───── Information shown

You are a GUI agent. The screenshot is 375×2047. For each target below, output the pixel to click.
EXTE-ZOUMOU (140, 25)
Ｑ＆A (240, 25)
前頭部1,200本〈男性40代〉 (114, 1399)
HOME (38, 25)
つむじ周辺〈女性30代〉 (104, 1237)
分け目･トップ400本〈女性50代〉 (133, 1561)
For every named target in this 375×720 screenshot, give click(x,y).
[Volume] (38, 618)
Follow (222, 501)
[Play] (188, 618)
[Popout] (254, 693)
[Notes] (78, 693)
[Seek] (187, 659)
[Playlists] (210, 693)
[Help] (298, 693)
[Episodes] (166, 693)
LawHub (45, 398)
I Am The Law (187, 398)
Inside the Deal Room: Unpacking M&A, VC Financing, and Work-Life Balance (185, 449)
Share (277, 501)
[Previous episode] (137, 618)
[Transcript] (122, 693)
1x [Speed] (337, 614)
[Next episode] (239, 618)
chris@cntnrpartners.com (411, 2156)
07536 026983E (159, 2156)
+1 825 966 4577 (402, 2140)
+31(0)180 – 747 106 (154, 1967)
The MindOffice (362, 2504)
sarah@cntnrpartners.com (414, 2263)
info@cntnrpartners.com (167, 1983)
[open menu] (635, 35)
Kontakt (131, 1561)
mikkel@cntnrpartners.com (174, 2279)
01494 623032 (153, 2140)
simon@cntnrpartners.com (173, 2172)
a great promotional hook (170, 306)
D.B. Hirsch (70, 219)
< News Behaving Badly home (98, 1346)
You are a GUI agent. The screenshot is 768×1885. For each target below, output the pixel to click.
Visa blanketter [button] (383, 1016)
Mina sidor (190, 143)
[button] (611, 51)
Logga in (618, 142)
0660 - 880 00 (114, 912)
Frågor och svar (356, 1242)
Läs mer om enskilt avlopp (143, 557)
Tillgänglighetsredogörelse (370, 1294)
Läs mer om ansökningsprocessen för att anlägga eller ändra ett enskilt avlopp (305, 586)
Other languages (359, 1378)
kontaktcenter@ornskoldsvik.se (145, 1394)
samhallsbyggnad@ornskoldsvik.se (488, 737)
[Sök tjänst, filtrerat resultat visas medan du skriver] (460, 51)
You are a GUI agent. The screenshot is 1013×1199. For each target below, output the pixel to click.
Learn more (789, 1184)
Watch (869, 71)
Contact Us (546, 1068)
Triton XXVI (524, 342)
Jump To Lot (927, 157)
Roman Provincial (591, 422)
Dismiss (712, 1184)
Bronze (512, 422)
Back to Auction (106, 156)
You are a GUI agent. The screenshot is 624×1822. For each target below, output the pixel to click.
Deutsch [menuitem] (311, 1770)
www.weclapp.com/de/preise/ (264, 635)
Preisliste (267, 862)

──────────

▶ _About this exercise_: Once the records are read, print each of them exactly as written.

▶ _Result of this exercise_:
You are a GUI agent. The screenshot is 375×2047. For each target below, output the pixel to click.
EXTE-ZOUMOU (140, 25)
Ｑ＆A (240, 25)
前頭部1,200本〈男性40代〉 (114, 1399)
HOME (38, 25)
つむじ周辺〈女性30代〉 (104, 1237)
分け目･トップ400本〈女性50代〉 (133, 1561)
For every named target in this 375×720 screenshot, give click(x,y).
[Volume] (38, 618)
Follow (222, 501)
[Play] (188, 618)
[Popout] (254, 693)
[Notes] (78, 693)
[Seek] (187, 659)
[Playlists] (210, 693)
[Help] (298, 693)
[Episodes] (166, 693)
LawHub (45, 398)
I Am The Law (187, 398)
Inside the Deal Room: Unpacking M&A, VC Financing, and Work-Life Balance (185, 449)
Share (277, 501)
[Previous episode] (137, 618)
[Transcript] (122, 693)
1x [Speed] (337, 614)
[Next episode] (239, 618)
chris@cntnrpartners.com (411, 2156)
07536 026983E (159, 2156)
+1 825 966 4577 (402, 2140)
+31(0)180 – 747 106 (154, 1967)
The MindOffice (362, 2504)
sarah@cntnrpartners.com (414, 2263)
info@cntnrpartners.com (167, 1983)
[open menu] (635, 35)
Kontakt (131, 1561)
mikkel@cntnrpartners.com (174, 2279)
01494 623032 (153, 2140)
simon@cntnrpartners.com (173, 2172)
a great promotional hook (170, 306)
D.B. Hirsch (70, 219)
< News Behaving Badly home (98, 1346)
You are a GUI agent. The screenshot is 768×1885. For each target below, output the pixel to click.
Visa blanketter [button] (383, 1016)
Mina sidor (190, 143)
[button] (611, 51)
Logga in (618, 142)
0660 - 880 00 (114, 912)
Frågor och svar (356, 1242)
Läs mer om enskilt avlopp (143, 557)
Tillgänglighetsredogörelse (370, 1294)
Läs mer om ansökningsprocessen för att anlägga eller ändra ett enskilt avlopp (305, 586)
Other languages (359, 1378)
kontaktcenter@ornskoldsvik.se (145, 1394)
samhallsbyggnad@ornskoldsvik.se (488, 737)
[Sök tjänst, filtrerat resultat visas medan du skriver] (460, 51)
You are a GUI agent. The screenshot is 1013×1199. For each target below, output the pixel to click.
Learn more (789, 1184)
Watch (869, 71)
Contact Us (546, 1068)
Triton XXVI (524, 342)
Jump To Lot (927, 157)
Roman Provincial (591, 422)
Dismiss (712, 1184)
Bronze (512, 422)
Back to Auction (106, 156)
You are a GUI agent. The screenshot is 624×1822. For each target below, output the pixel to click.
Deutsch [menuitem] (311, 1770)
www.weclapp.com/de/preise/ (264, 635)
Preisliste (267, 862)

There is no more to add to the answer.